Önceleri bu savaşta bir miktar başarı elde edilir gibi oldu.
Sivrisinekler vasıtasıyla tavşanlar arasında yaydıkları bir virüs, yer yer tavşan nüfusunda yüzde 99’a varan katliamların âmili oldu.
Lâkin zamanla başarı oranı yüzde 40’lara kadar geriledi. Daha da önemlisi, sağ kalanlar virüse dayanıklı bir bünyeye kavuşmuş olarak eski hızlarıyla çoğalmaya devam ediyorlardı.
1995 yılında Avustralyalılar tavşan ordularını yeni bir virüsle tanıştırdılar. Hayvancağızların akciğer, kalp ve böbreklerinde pıhtılaşmalara ve sonunda kalp ve solunum yetmezliğinden ölüme yol açan bu virüs de, her ne kadar başlangıçta yüzde 90 seviyesinde katliamlara sebebiyet verdiyse de, bu başarı on seneden fazla devam etmedi.
Bu arada, bazı yerlerde Avustralyalılar tavşan savaşlarının yanı sıra kedi nüfusuna karşı da katliamlara girişince, bu yeni cephenin beklenmeyen bir sonucu, tavşan nüfusunun yeniden hızlı bir tırmanışa geçişi şeklinde görülmeye başladı.

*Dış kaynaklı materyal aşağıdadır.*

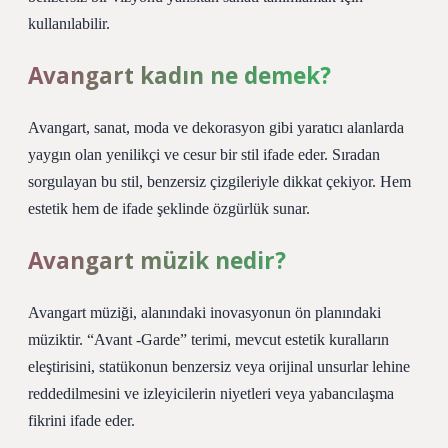
kullanılabilir.
Avangart kadın ne demek?
Avangart, sanat, moda ve dekorasyon gibi yaratıcı alanlarda
yaygın olan yenilikçi ve cesur bir stil ifade eder. Sıradan
sorgulayan bu stil, benzersiz çizgileriyle dikkat çekiyor. Hem
estetik hem de ifade şeklinde özgürlük sunar.
Avangart müzik nedir?
Avangart müziği, alanındaki inovasyonun ön planındaki
müziktir. “Avant -Garde” terimi, mevcut estetik kuralların
eleştirisini, statükonun benzersiz veya orijinal unsurlar lehine
reddedilmesini ve izleyicilerin niyetleri veya yabancılaşma
fikrini ifade eder.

İki yüzyıla yaklaşan mücadelede tarafların durumu:
Avustralyalılar yeni virüsler araştırmaya, tavşanlar da çoğalmaya devam ediyor.
Tavşan nüfusunun halen 200 milyon civarında seyrettiği sanılıyor. Fakat sadece “sanılıyor,” kesin olarak bilinemiyor.
Çünkü tavşan savaşlarından yorgun düşmüş Avustralyalılar, artık düşman saymayı bile unutmuşlar. Mahallî yöneticilerin raporları genellikle “Bizde tavşan var, bizde tavşan yok” kabilinden bilgiler içeriyor, rakamlar ise kimi eyaletlerin beş kilometrelik, kiminin elli kilometrelik alanlar seçip buralarda üstünkörü yaptıkları sayımlara dayanıyor.
Ve bu sayımların sonuçlarına göre, kıt’adaki tavşan nüfusu 200 milyon civarında seyrediyor olmalı.
Kısacası, Avustralya’nın tavşanlarla savaşı devam ediyor, ama başarıya veya yeni bir hezimete ne kadar yaklaştıklarını kimse tahmin bile edemiyor.
Ve Avustralya, bu mağlûp ve perişan haliyle, şimdi şansını develer üzerinde deniyor!